The first Social Frontiers Research Conference took place at Glasgow Caledonian University London campus in Shoreditch, East London on the 14 and 15 of November 2013. Over the two days, Social Frontiers brought together 120 individuals from across the world with the aim of strengthening the community of social innovation researchers. The conference itself was organised through a collaboration of Nesta, TEPSIE (The Young Foundation), The Rockefeller Foundation and Glasgow Caledonian University (GCU). The conference also had support from the Social Innovation Exchange (SIX), DESIS Network and the Skoll Centre for Social Entrepreneurship at Oxford.
The aim of Social Frontiers, was to build and strengthen the community of social innovation researchers. By bringing together a multiplicity of voices and perspectives on social innovation we wanted to strengthen and extend existing networks, share learning, promote collaboration, identify gaps in knowledge and work together to build a common research agenda for the next decade. Our goal for Social Frontiers was to begin to develop a more robust empirical and theoretical foundation for social innovation, understood as the generation, experimentation and application of new practices for addressing societal challenges.
We’ve put together a collection of different resources related to the conference here but we’ll update it regularly with blogs from participants, a video of the conference and videos of the keynote speakers and more.
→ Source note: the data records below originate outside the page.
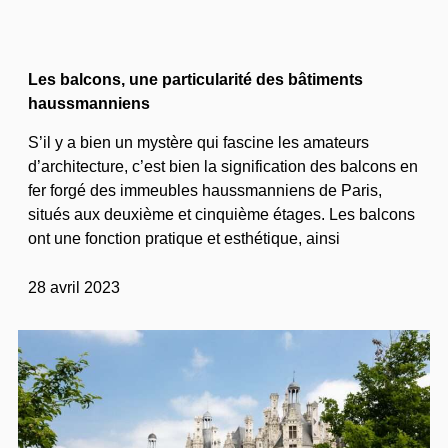
Les balcons, une particularité des bâtiments
haussmanniens
S’il y a bien un mystère qui fascine les amateurs
d’architecture, c’est bien la signification des balcons en
fer forgé des immeubles haussmanniens de Paris,
situés aux deuxième et cinquième étages. Les balcons
ont une fonction pratique et esthétique, ainsi
28 avril 2023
Frances Westley on 'The History of Social Innovation'
Geoff Mulgan on 'Setting a future research agenda for social innovation'
Marianna Mazzucato on 'The Entrepreneurial State'
Roberto Magabeira Unger in conversation with Geoff Mulgan on 'The task of the social movement'
Glasgow Caledonian University is committed to entrepreneurialism and innovation to improve society and aims to transform the lives of the poorest through innovative research examining the relationship between society and business. Currently GCU promotes social innovation activities and programmes with it networks in business, civil society, government and the education sector and through a number of activities hosting international conferences that actively promote social innovation.
TEPSIE is a research collaboration between six European institutions aimed at understanding the Theoretical, Empirical and Policy foundations for developing the field of Social Innovation in Europe (TEPSIE). The project explores the barriers to innovation, as well as the structures and resources that are required to support social innovation at the European level. The aim is to identify what works in terms of measuring and scaling innovation, engaging citizens and using online networks to maximum effect in order to assist policy makers, researchers and practitioners working in the field of social innovation. To find out more about social innovation research in Europe please visit:www.siresearch.eu
A network of design labs, based in design schools and design-oriented universities, actively involved in promoting and supporting sustainable change.
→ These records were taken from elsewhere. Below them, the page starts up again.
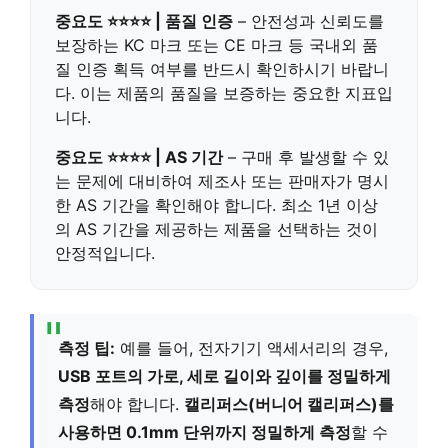
중요도 ⭐⭐⭐⭐ | 품질 인증
– 안전성과 신뢰도를
보장하는
KC 마크 또는 CE 마크 등 국내외 품
질 인증 획득 여부를 반드시 확인
하시기 바랍니
다. 이는 제품의 품질을 보증하는 중요한 지표입
니다.
중요도 ⭐⭐⭐⭐ | AS 기간
– 구매 후 발생할 수 있
는 문제에 대비하여
제조사 또는 판매자가 명시
한 AS 기간을 확인
해야 합니다.
최소 1년 이상
의 AS 기간
을 제공하는 제품을 선택하는 것이
안정적입니다.
측정 팁:
예를 들어, 전자기기 액세서리의 경우,
USB 포트의 가로, 세로 길이와 깊이를 정밀하게
측정
해야 합니다.
캘리퍼스(버니어 캘리퍼스)를
사용하면 0.1mm 단위까지 정밀하게 측정
할 수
The Rockefeller Foundation aims to achieve equitable growth by expanding opportunity for more people in more places worldwide, and to build resilience by helping them prepare for, withstand, and emerge stronger from acute shocks and chronic stresses.
Skoll Centre for Social Entrepreneurship at the University of Oxford
The Skoll Centre for Social Entrepreneurship is a leading global entity for the advancement of social entrepreneurship. We foster innovative social transformation through education, research, and collaboration.
The Social Innovation Exchange (SIX) is a global network of people using innovation to address social problems. SIX connects, inspires and supports social innovators to improve their impact and foster collaboration.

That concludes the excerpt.